29.03.2014 - Four billion years of life on earth: what should it teach mankind?
Keynote by one of the most accomplished science writers and biologists of this time. His view: Earth and life have evolved together over billions of years. Both have passed across thresholds that have changed the whole biosphere. Life has survived major mass extinctions, and continued to prosper. But does this long history have anything relevant to humanity, or do we break all the rules?
Fortey believes that the natural progress of evolution is always towards greater richness, and that this is the way our planet is meant to be when Darwinian evolution is allowed to play out naturally. Mistaken ideas about Darwinism have contributed to a view of human life that diminishes rather than enhances richness, particularly in the Weltanschauung of market capitalism.
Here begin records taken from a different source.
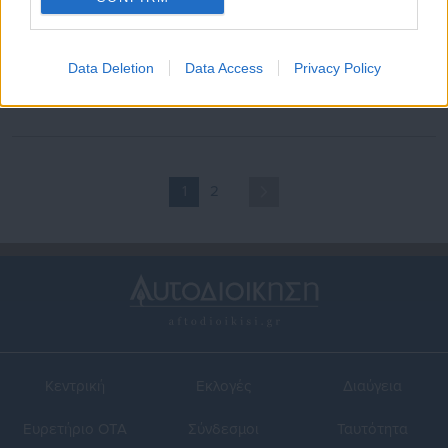
27.08.2018 | 10:38
19.10.2017 | 20:04
Ένωση Δικαστών για
Ένωση Δικαστών: Τι λέει για
Data Deletion
Data Access
Privacy Policy
αποφυλάκιση Φλώρου:
τις δηλώσεις πόθεν έσχες
Εφαρμόστηκε ο νόμος
2015 και 2016
1
2
Κεντρική
Εκλογές
Διαύγεια
Ευρετήριο ΟΤΑ
Σύνδεσμοι
Ταυτότητα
Fortey was born in London in 1946 and educated at Cambridge University, where he received his bachelors degree in 1968, his Doctor of Philosophy degree three years later, and ScD in 1986. He is a palaeontologist, and one of the world authorities on trilobites - extinct arthropods that were one of the dominant life forms in the Palaeozoic Era. For most of his working life he was employed in the Natural History Museum in London, where he achieved the highest research grade.
He is known equally for his science writing, which marries personal observation and poetic prose with the latest scientific research. Of his six books, Life: an unauthorised biography (1996) has been translated into twelve languages and cited as one of the Books of the Year by the New York Times. Almost all of his books have been shortlisted for literary prizes. His recent book, Dry Store Room No 1, is an exploration of museum culture from the perspective of an insider. His latest book, Survivors, about living fossils has been made into a three part TV series broadcast by the BBC in 2012. Bill Bryson has said of him: Fortey is without peer among science writers. He is currently appearing on television with Sir David Attenborough.